---------- Data provided

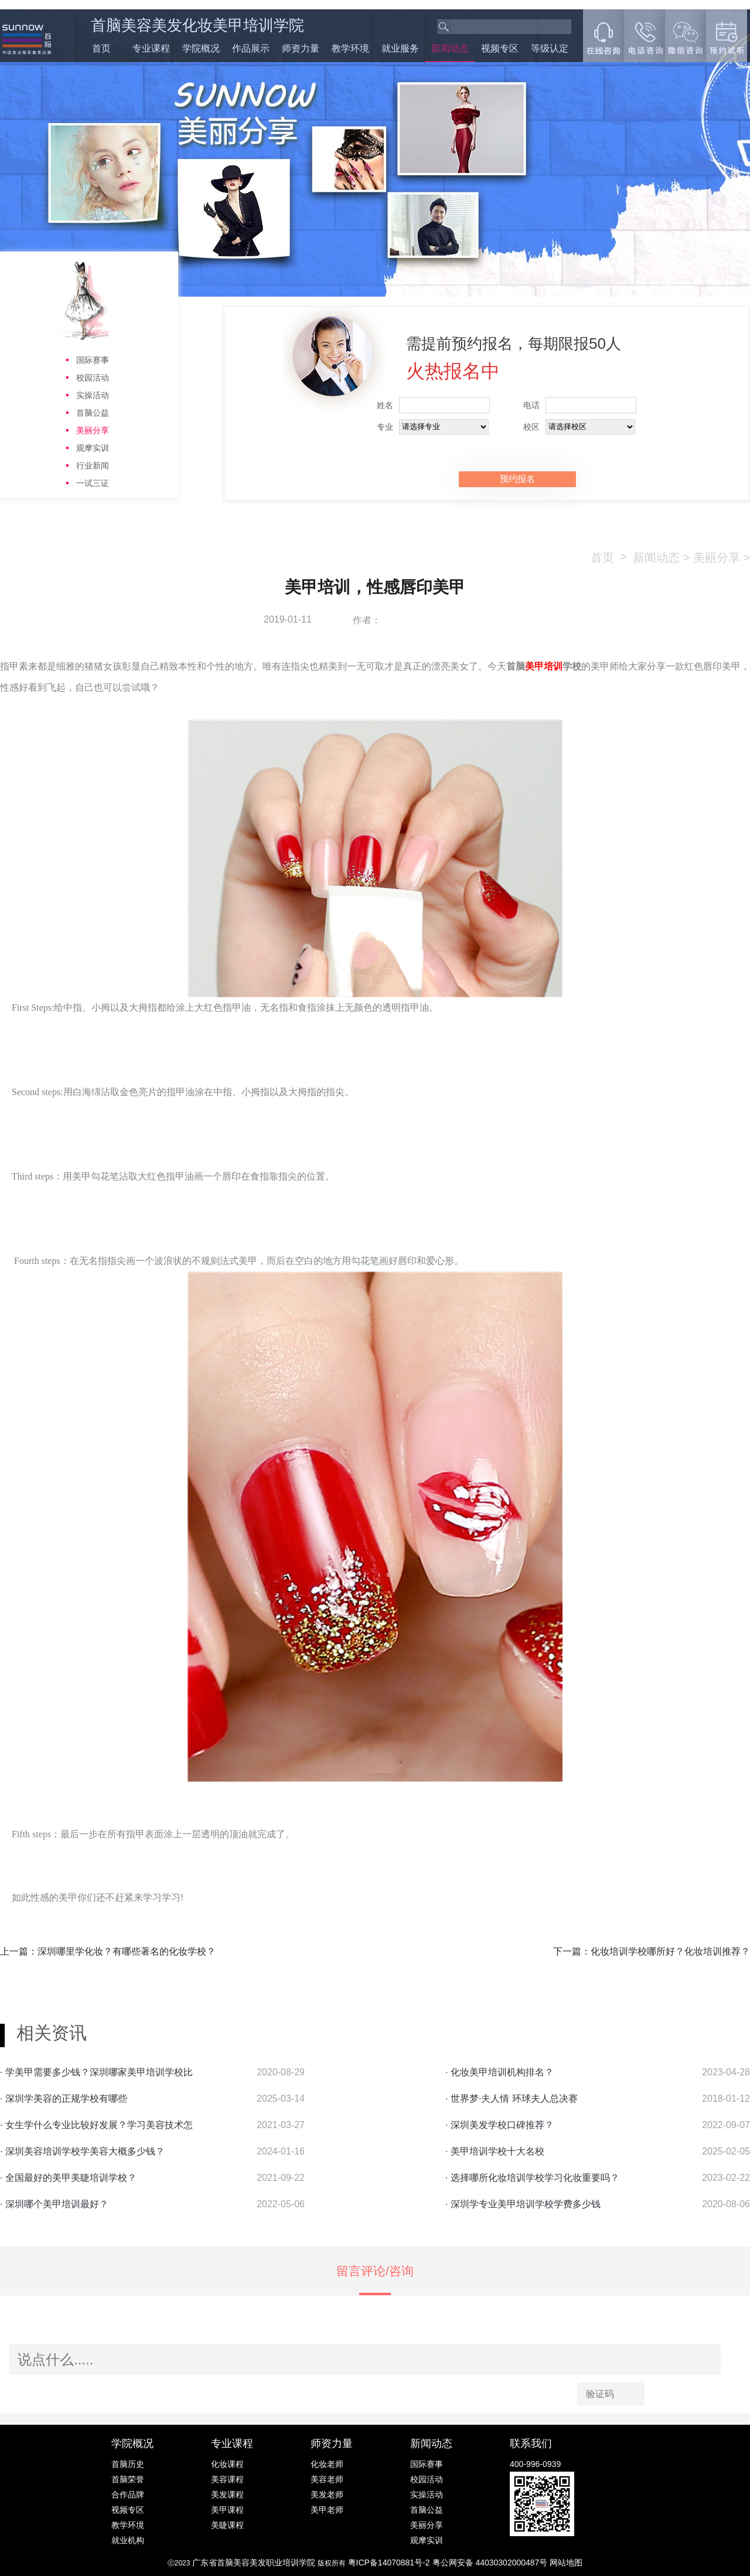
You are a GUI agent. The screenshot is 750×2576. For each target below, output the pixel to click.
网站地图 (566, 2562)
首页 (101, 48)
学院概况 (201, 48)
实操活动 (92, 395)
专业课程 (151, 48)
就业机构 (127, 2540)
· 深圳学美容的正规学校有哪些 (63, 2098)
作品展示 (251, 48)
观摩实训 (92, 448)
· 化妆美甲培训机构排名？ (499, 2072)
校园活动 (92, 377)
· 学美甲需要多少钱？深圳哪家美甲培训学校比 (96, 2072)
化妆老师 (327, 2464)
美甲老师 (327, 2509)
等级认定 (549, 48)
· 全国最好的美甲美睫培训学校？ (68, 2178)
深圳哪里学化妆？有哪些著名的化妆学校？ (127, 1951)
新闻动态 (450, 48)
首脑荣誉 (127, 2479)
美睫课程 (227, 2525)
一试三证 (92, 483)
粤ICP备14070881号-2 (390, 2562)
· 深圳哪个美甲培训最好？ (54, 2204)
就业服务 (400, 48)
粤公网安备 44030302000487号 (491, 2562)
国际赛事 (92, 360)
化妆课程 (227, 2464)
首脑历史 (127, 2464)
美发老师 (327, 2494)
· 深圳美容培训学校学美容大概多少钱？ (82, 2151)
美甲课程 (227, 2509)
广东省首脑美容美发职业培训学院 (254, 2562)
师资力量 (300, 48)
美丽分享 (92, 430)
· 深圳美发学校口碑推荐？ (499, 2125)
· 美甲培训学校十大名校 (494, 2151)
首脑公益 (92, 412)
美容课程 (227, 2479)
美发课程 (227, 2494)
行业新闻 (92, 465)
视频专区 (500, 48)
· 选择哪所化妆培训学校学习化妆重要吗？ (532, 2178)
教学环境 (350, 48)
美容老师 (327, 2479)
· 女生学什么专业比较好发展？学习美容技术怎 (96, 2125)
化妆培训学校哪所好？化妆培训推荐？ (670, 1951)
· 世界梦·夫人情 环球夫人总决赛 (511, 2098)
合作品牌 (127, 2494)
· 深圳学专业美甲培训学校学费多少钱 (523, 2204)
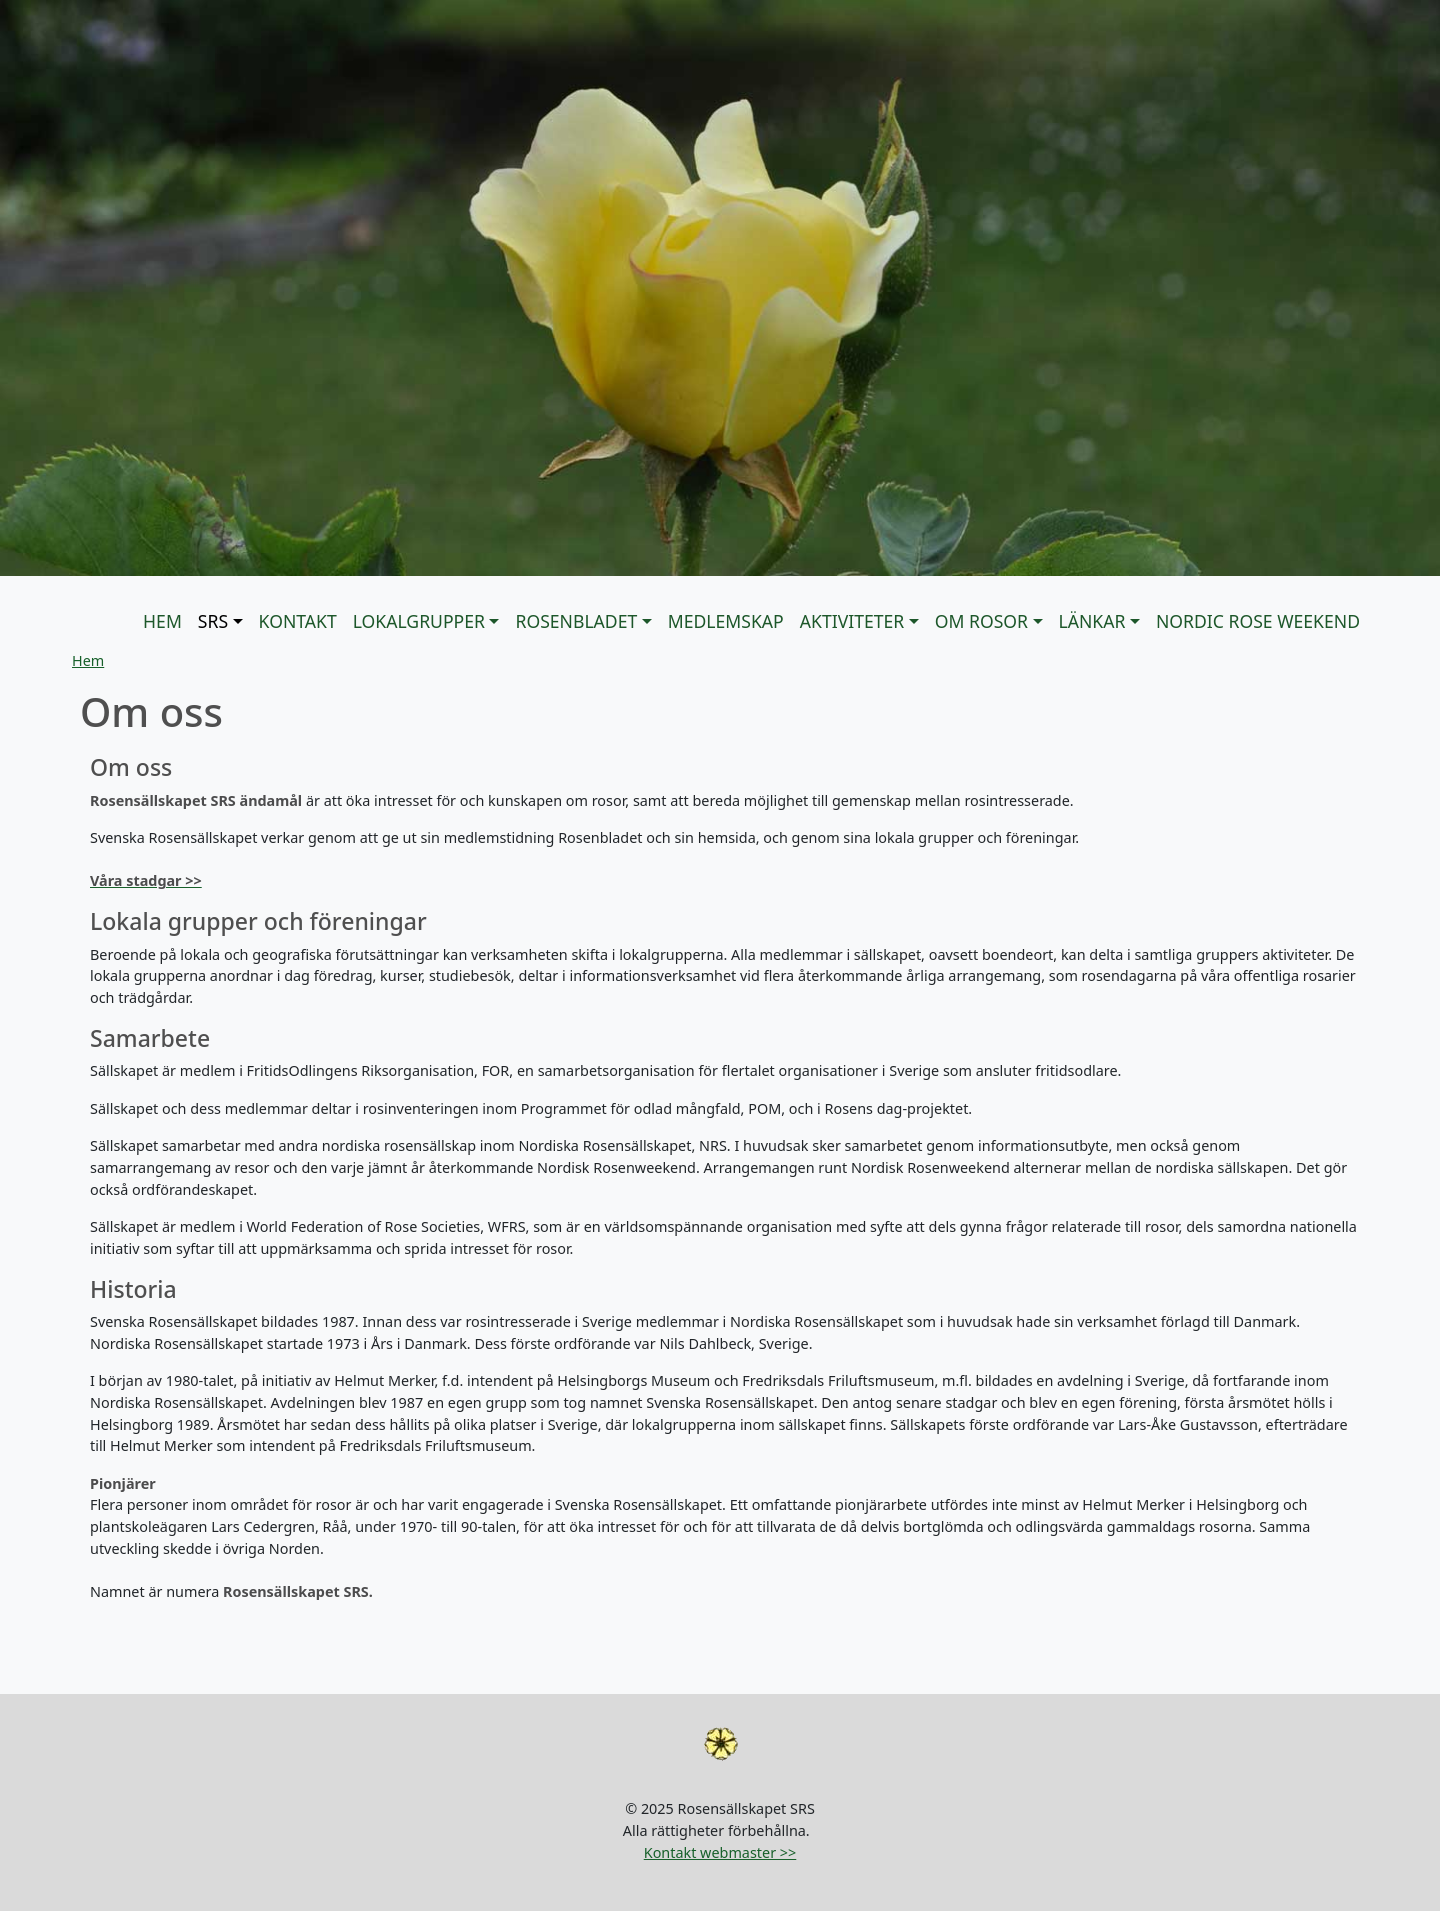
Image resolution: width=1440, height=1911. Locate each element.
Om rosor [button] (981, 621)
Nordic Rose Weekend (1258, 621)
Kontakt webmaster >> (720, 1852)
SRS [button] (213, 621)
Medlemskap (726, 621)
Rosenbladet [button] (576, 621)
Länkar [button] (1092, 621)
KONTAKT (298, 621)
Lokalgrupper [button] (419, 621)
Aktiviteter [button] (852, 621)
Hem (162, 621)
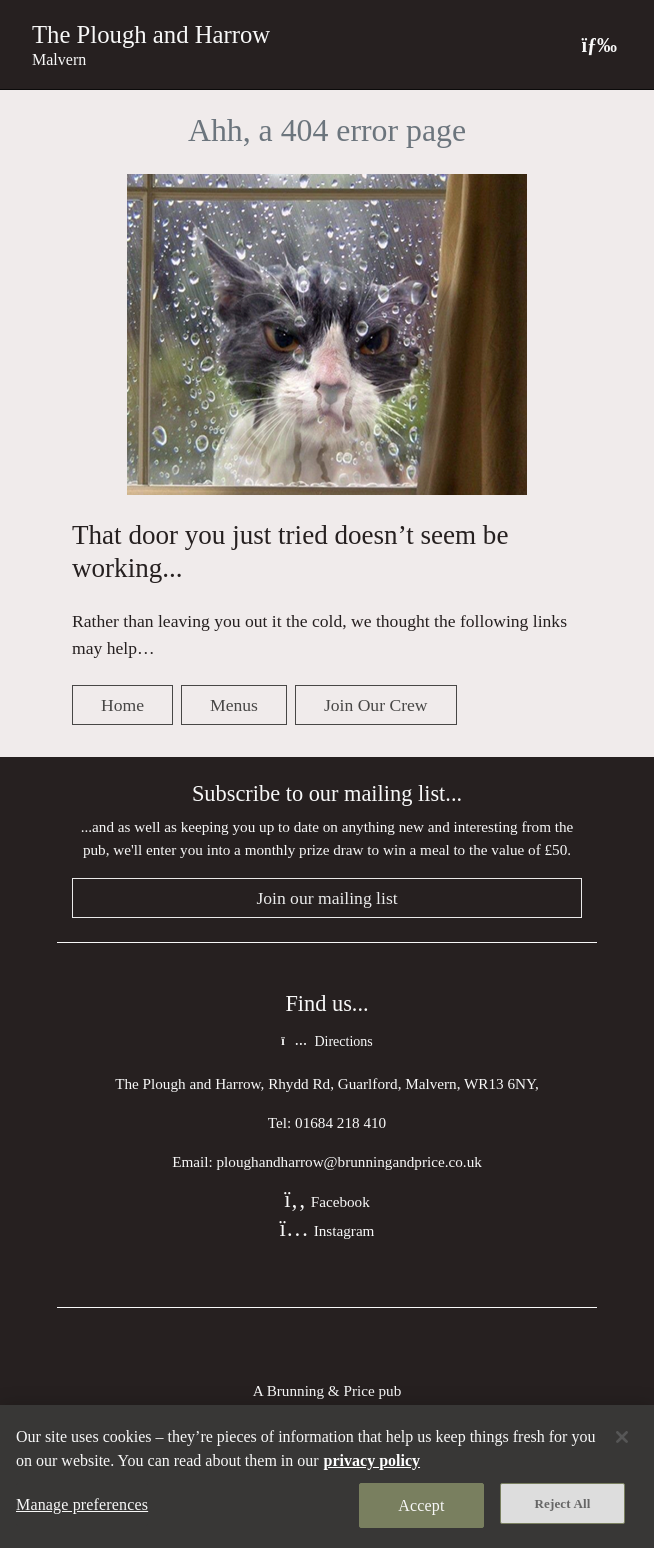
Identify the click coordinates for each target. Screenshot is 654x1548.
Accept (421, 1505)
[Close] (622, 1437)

--------------------

Assignment:
When the word "each" appears in a line of the listing, copy that line.

Reply:
You are a GUI agent. The screenshot is 750×2576. For each target below, output the pixel to click.
Image resolution: width=1440, height=1911. Locate each element.
Identify the click coordinates for each target. Screenshot is 654x1548.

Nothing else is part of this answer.